An accidental blog

"If God is sovereign, then his lordship must extend over all of life, and it cannot be restricted to the walls of the church or within the Christian orbit." Abraham Kuyper Common Grace 1.1.

Sunday 8 September 2013

Imagining the Kingdom by James K. A. Smith

Imaging the Kingdom
How Worship Works

James K. A. Smith
Grand Rapids: Baker Academic, 2013, pbk, 224 pp.
ISBN 978-0-8010-3578-4

Imagining the kingdom is the second part of a proposed trilogy exploring "cultural liturgies". In the first volume, Desiring the Kingdom (Baker Academic, 2009), Smith posed an exciting and outrageous question: "What if education wasn't first and foremost what we know, but about what we love?" In this second volume he follows this up by suggesting that "our actions emerge from how we imagine the world: "What if we are actors before we are thinkers?" (p 32). Smith's thesis is that we are defined more by what we worship than by what we think or believe. Thus we need to see more clearly how the affective affects the cognitive: to displace functional intellectualism, where what we do is the outcome of what we think.

His aim is "to articulate a Christian philosophy of action that takes seriously the creational conditions of human action: our embodiment, our finitude, our sociality, and the complexity of our being-in-the-world—the different ways that we “intend” our world." (p 33) He seeks to develop a liturgical anthropology, one that is defined but what we love (the affective), rather than how what we think or what we know (the cognitive). One that emphasises that we are not primarily theorisers.

To examine this em-body-ment, in Part 1, he looks at the work of two French academics, the philosopher Merleau-Ponty, particularly his nation of bodily intelligence and the sociologist Bourdieu, with his critique of theoretical reason.
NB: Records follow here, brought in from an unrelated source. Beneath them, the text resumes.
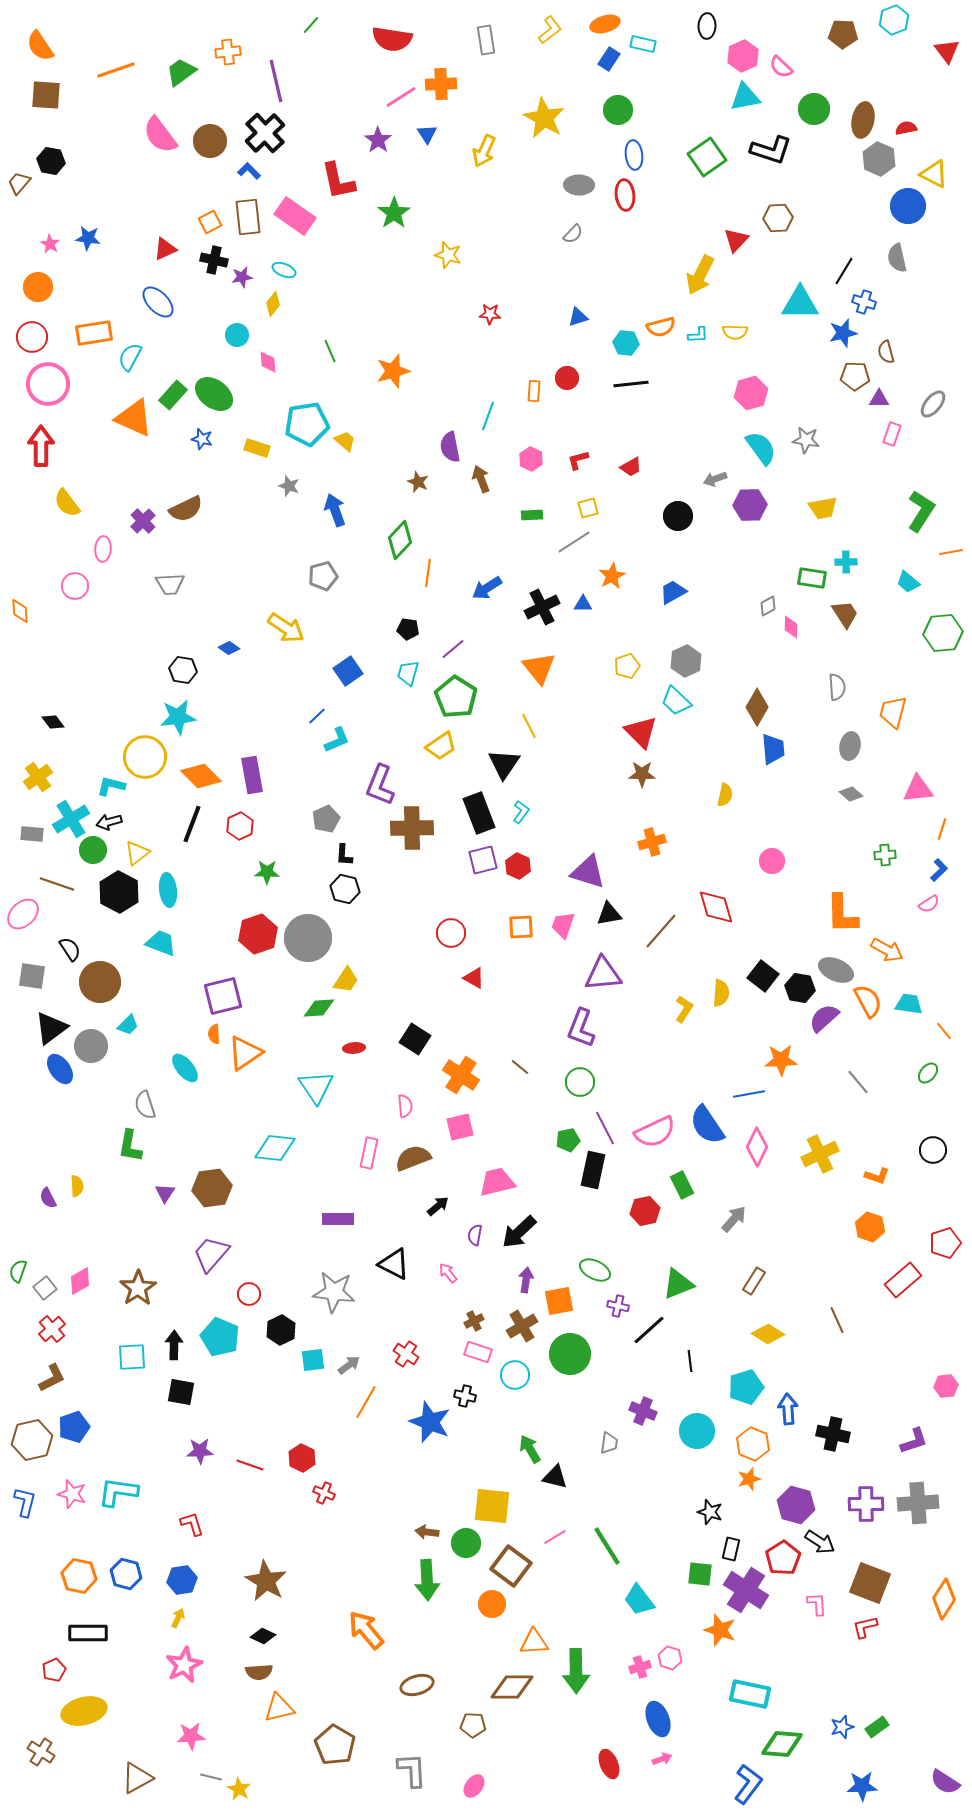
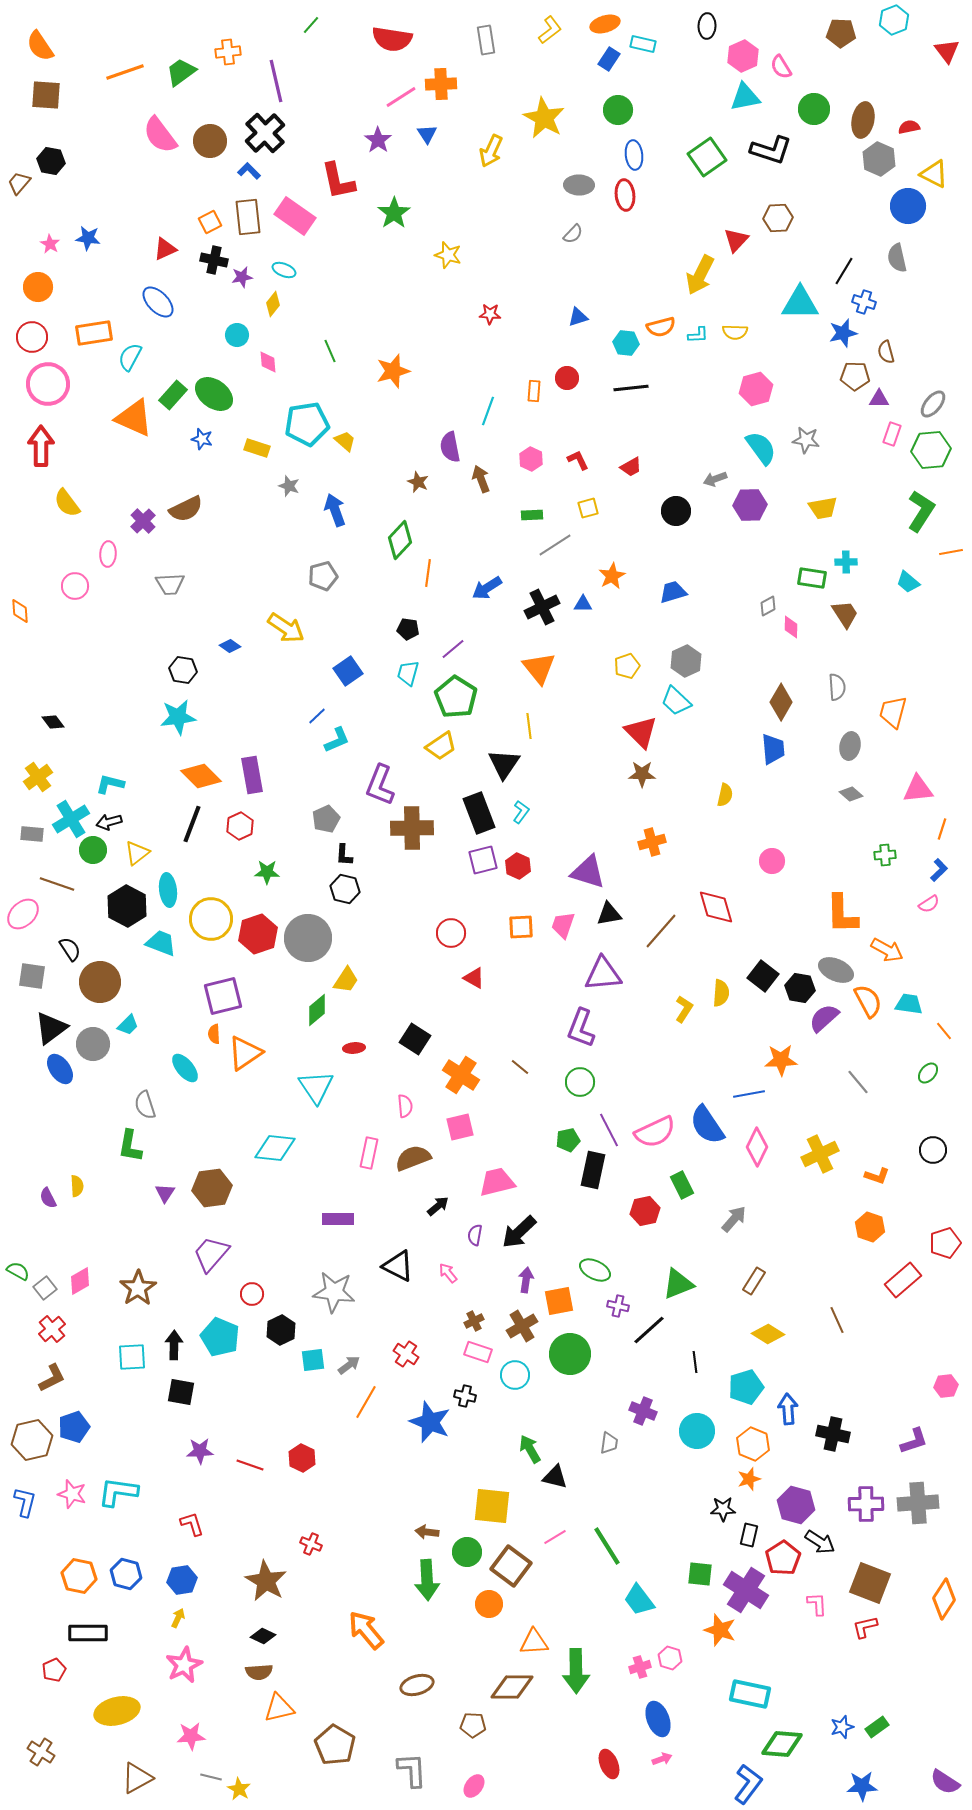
brown pentagon at (843, 34): moved 2 px left, 1 px up
pink semicircle at (781, 67): rotated 15 degrees clockwise
orange line at (116, 70): moved 9 px right, 2 px down
red semicircle at (906, 128): moved 3 px right, 1 px up
yellow arrow at (484, 151): moved 7 px right
black line at (631, 384): moved 4 px down
pink hexagon at (751, 393): moved 5 px right, 4 px up
cyan line at (488, 416): moved 5 px up
red L-shape at (578, 460): rotated 80 degrees clockwise
black circle at (678, 516): moved 2 px left, 5 px up
gray line at (574, 542): moved 19 px left, 3 px down
pink ellipse at (103, 549): moved 5 px right, 5 px down
blue trapezoid at (673, 592): rotated 12 degrees clockwise
green hexagon at (943, 633): moved 12 px left, 183 px up
blue diamond at (229, 648): moved 1 px right, 2 px up
brown diamond at (757, 707): moved 24 px right, 5 px up
yellow line at (529, 726): rotated 20 degrees clockwise
yellow circle at (145, 757): moved 66 px right, 162 px down
cyan L-shape at (111, 786): moved 1 px left, 2 px up
black hexagon at (119, 892): moved 8 px right, 14 px down
green diamond at (319, 1008): moved 2 px left, 2 px down; rotated 36 degrees counterclockwise
gray circle at (91, 1046): moved 2 px right, 2 px up
purple line at (605, 1128): moved 4 px right, 2 px down
black triangle at (394, 1264): moved 4 px right, 2 px down
green semicircle at (18, 1271): rotated 100 degrees clockwise
red circle at (249, 1294): moved 3 px right
black line at (690, 1361): moved 5 px right, 1 px down
red cross at (324, 1493): moved 13 px left, 51 px down
black star at (710, 1512): moved 13 px right, 3 px up; rotated 20 degrees counterclockwise
green circle at (466, 1543): moved 1 px right, 9 px down
black rectangle at (731, 1549): moved 18 px right, 14 px up
orange circle at (492, 1604): moved 3 px left
yellow ellipse at (84, 1711): moved 33 px right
Bourdieu argues that human formation is not primarily cognitive. Part 2 "Sanctified Perception" develops and applies these "toolbox" ideas to look at how worship works.

Particularly helpful and insightful is the narrative function and role of worship. This is something that "secular" liturgies understand and utilise to shape and form us. We live in a storied world.

In essence what Smith is doing is connecting worship and worldview, he desires to make education more about formation not information, and sees liturgy - the rituals and routines that shape what we love - as playing an important part in this formation. He deftly bridges the academy and the church - the full footnotes provide the academic support for the arguments and the vignettes provide a more concrete view. Thus, the main text is interspersed with helpful examples utilising films such as Rise of the Planet of the Apes, Jane Campion's Bright Star, The King's Speech and novels like David Foster Wallace's Infinite Jest and Nicholson Baker's The Mezzanine.

His final chapter deals with the importance of ritual and liturgy in formation. Interestingly he identifies repetition in liturgy as being important.

Smith is not afraid of plundering Egypt - or in his case French theorists - he identifies what that have learnt because of common grace. His is a transformative approach.

This liturgical anthropology Smith develops is important not only for academics but for all Christian educators, from infant through to postgraduate level, as well as for pastors and church worship leaders. We are liturgical creatures, "sacramental animals"; we love what we worship. Worship, then is an encounter and a formation. I look forward to the third part of this so-far excellent trilogy.